If we had decided to be gung-ho and waste some precious development time that would’ve brought only more bugs, issues, and requests for maintenance, we very well could have brute forced an update to 1.13 for SpongeVanilla, keeping around the same old legacy systems, with several patches from us, that would’ve barely functioned, and then still have to rewrite a majority of our implementation to apply an old API version that wasn’t designed for 1.13’s internal design. And then we would have had to redo all of it anyways because SpongeForge would’ve needed to be partially rewritten to remain compatible with Forge’s extensive rewrite.


#7

Sponge Powered development is truly ground breaking. The closest thing that has ever existed to SpongeForge was Bukket’s “Spout” plugin and that was hacky at best… Sponge has allowed admins the ability to create Forge modded server with all the back end functionality as a bukkit or spigot server. The development is a bit slow but I applaud the Sponge team for their efforts, this project is no easy task for them and the API they’ve developed is second to none. Soon people will realize that Sponge is the way to go for both vanilla and Forge servers!


#8

Thanks for that post!
Another question about the big update to 1.13.
When I start to write a plugin, will it completely break / not break at all / need some adjustments to be compatible with 1.13 Sponge Vanilla?
I know, this question might be hard to answer. Basicially I just want to know, if there will be many API changes on the plugin dev side.
Thanks :slight_smile:


#9

While im not the person you asked. I can say that Minecraft has been preparing for this update since 1.7 (or 1.8), around the time sponge was being originally developed.
As of this, Sponge API was designed forward facing, meaning even in the early days of Sponge it was preparing for this update, so there will not be a huge change (API wise - as stated before implementation is completely different).

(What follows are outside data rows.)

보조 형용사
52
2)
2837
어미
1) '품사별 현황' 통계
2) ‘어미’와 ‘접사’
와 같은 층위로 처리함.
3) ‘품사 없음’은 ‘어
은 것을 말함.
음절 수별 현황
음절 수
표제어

You can see the changes to the API sponge are doing for 1.13 and 1.14 with the links below

1.13: https://github.com/SpongePowered/SpongeAPI/pull/1949

1.14: https://github.com/SpongePowered/SpongeAPI/pull/1950

Note that the 1.13 has a closed sign on it. There is a 1.13 branch which you can find here and build against.


#10

Thanks for your answer :slight_smile:


#11

Wasn’t it decided that the big command break would come in API 8? As well as inventories and (I think) data?


#12

SpongeAPI uses SemVer, meaning that the releases are marked major.minor.bugfix. The bugfix release means there should be zero API change; the minor release means that plugins built against earlier minor releases are guaranteed compatible with later minor releases; the major release means that there are no compatibility guarantees. We’re on API 7.1.0; Minecraft 1.13 necessitates API 8.0.0 because of, if nothing else, the removal of item and block types affected by The Flattening. Thus, there are no compatibility guarantees with the 1.13 update, and most plugins will require updating.